The “./configure” approach tends to encourage packages that adapt themselves to the environment in which they are built, for example by disabling optional features so that they can continue to work when a particular dependency is not available. This approach makes sense in a world where installing additional dependencies is a tiresome manual process and so minimising dependencies is important. The automatic package management view is that packages should just declare what they need and the package manager will take responsibility for ensuring that all the dependencies are installed.
Sometimes of course optional features and optional dependencies do make sense. Cabal packages can have optional features and varying dependencies. These conditional dependencies are still specified in a declarative way however and remain compatible with automatic package management. The need to remain compatible with automatic package management means that Cabal’s conditional dependencies system is a bit less flexible than with the “./configure” approach.
Note
GNU autoconf places restrictions on paths, including the
path that the user builds a package from.
Package authors using build-type: configure
should be aware of
these restrictions; because users may be unexpectedly constrained and
face mysterious errors, it is recommended that build-type: configure
is only used where strictly necessary.
2.6. Portability
One of the purposes of Cabal is to make it easier to build packages on different platforms (operating systems and CPU architectures), with different compiler versions and indeed even with different Haskell implementations. (Yes, there are Haskell implementations other than GHC!)
Cabal provides abstractions of features present in different Haskell implementations and wherever possible it is best to take advantage of these to increase portability. Where necessary however it is possible to use specific features of specific implementations.
For example a package author can list in the package’s .cabal
what
language extensions the code uses. This allows Cabal to figure out if
the language extension is supported by the Haskell implementation that
the user picks. Additionally, certain language extensions such as
Template Haskell require special handling from the build system and by
listing the extension it provides the build system with enough
information to do the right thing.
Another similar example is linking with foreign libraries. Rather than specifying GHC flags directly, the package author can list the libraries that are needed and the build system will take care of using the right flags for the compiler. Additionally this makes it easier for tools to discover what system C libraries a package needs, which is useful for tracking dependencies on system libraries (e.g. when translating into Linux distribution packages).

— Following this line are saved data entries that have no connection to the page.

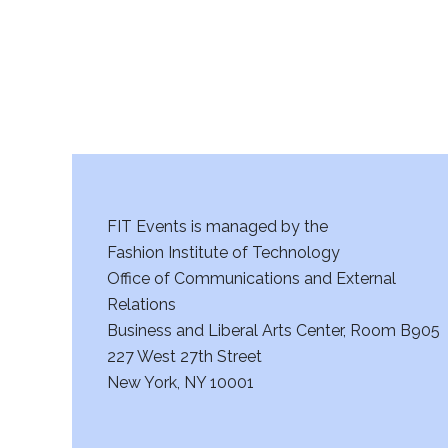
a
n
d
V
i
FIT Events is managed by the
e
Fashion Institute of Technology
w
Office of Communications and External
Relations
s
Business and Liberal Arts Center, Room B905
227 West 27th Street
N
New York, NY 10001
a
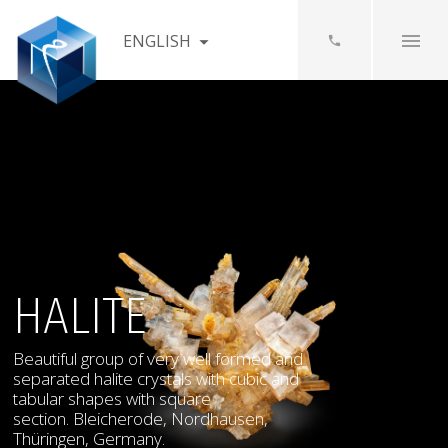
ENGLISH
HALITE
Beautiful group of very well formed and
separated halite crystals with cubic and
tabular shapes with square
section. Bleicherode, Nordhausen,
Thüringen, Germany.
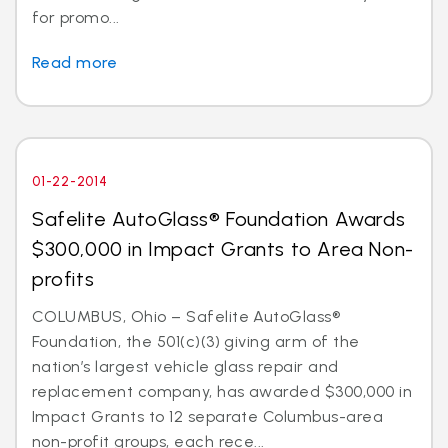
for promo...
Read more
01-22-2014
Safelite AutoGlass® Foundation Awards
$300,000 in Impact Grants to Area Non-
profits
COLUMBUS, Ohio – Safelite AutoGlass®
Foundation, the 501(c)(3) giving arm of the
nation’s largest vehicle glass repair and
replacement company, has awarded $300,000 in
Impact Grants to 12 separate Columbus-area
non-profit groups, each rece...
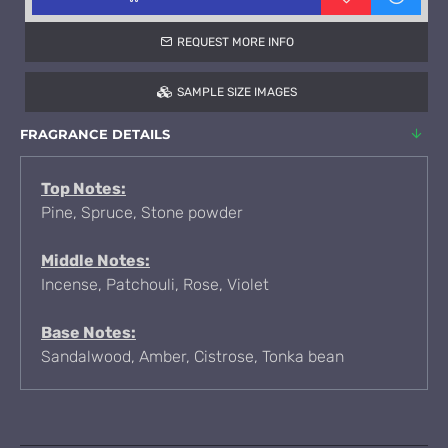
REQUEST MORE INFO
SAMPLE SIZE IMAGES
FRAGRANCE DETAILS
Top Notes:
Pine, Spruce, Stone powder
Middle Notes:
Incense, Patchouli, Rose, Violet
Base Notes:
Sandalwood, Amber, Cistrose, Tonka bean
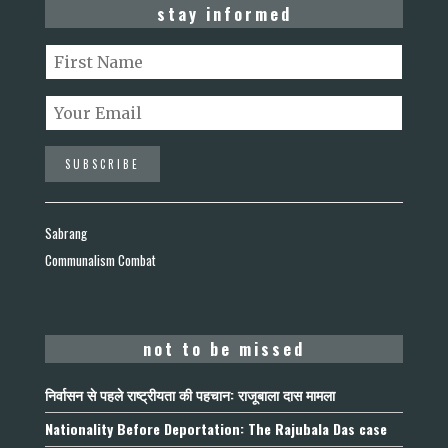
stay informed
Sabrang
Communalism Combat
not to be missed
निर्वासन से पहले राष्ट्रीयता की पहचान: राजूबाला दास मामला
Nationality Before Deportation: The Rajubala Das case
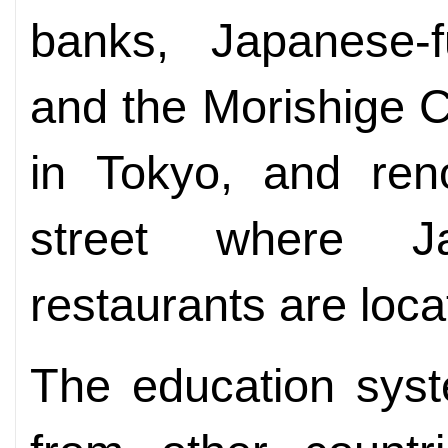
banks, Japanese-
and the Morishige Cl
in Tokyo, and ren
street where 
restaurants are loca
The education syst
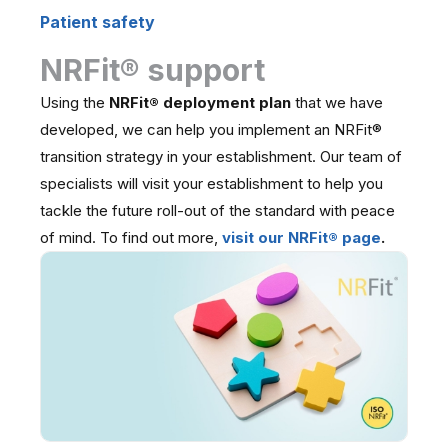
Patient safety
NRFit® support
Using the
NRFit® deployment plan
that we have
developed, we can help you implement an NRFit®
transition strategy in your establishment. Our team of
specialists will visit your establishment to help you
tackle the future roll-out of the standard with peace
of mind. To find out more,
visit our NRFit® page
.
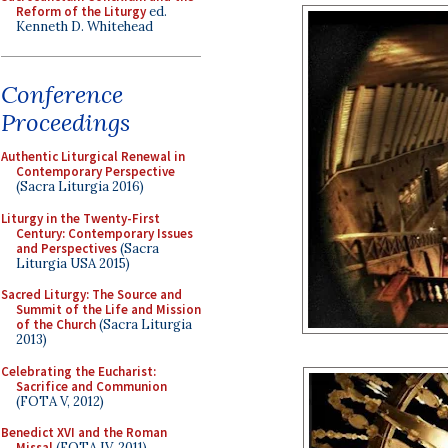
Reform of the Liturgy
ed.
Kenneth D. Whitehead
Conference
Proceedings
Authentic Liturgical Renewal in
Contemporary Perspective
(Sacra Liturgia 2016)
Liturgy in the Twenty-First
Century: Contemporary Issues
and Perspectives
(Sacra
Liturgia USA 2015)
Sacred Liturgy: The Source and
Summit of the Life and Mission
of the Church
(Sacra Liturgia
2013)
Celebrating the Eucharist:
Sacrifice and Communion
(FOTA V, 2012)
Benedict XVI and the Roman
Missal
(FOTA IV, 2011)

In fact both of these examples fall into the category of explicitly specifying dependencies. Not all dependencies are other Cabal packages. Foreign libraries are clearly another kind of dependency. It’s also possible to think of language extensions as dependencies: the package depends on a Haskell implementation that supports all those extensions.
Where compiler-specific options are needed however, there is an “escape hatch” available. The developer can specify implementation-specific options and more generally there is a configuration mechanism to customise many aspects of how a package is built depending on the Haskell implementation, the operating system, computer architecture and user-specified configuration flags.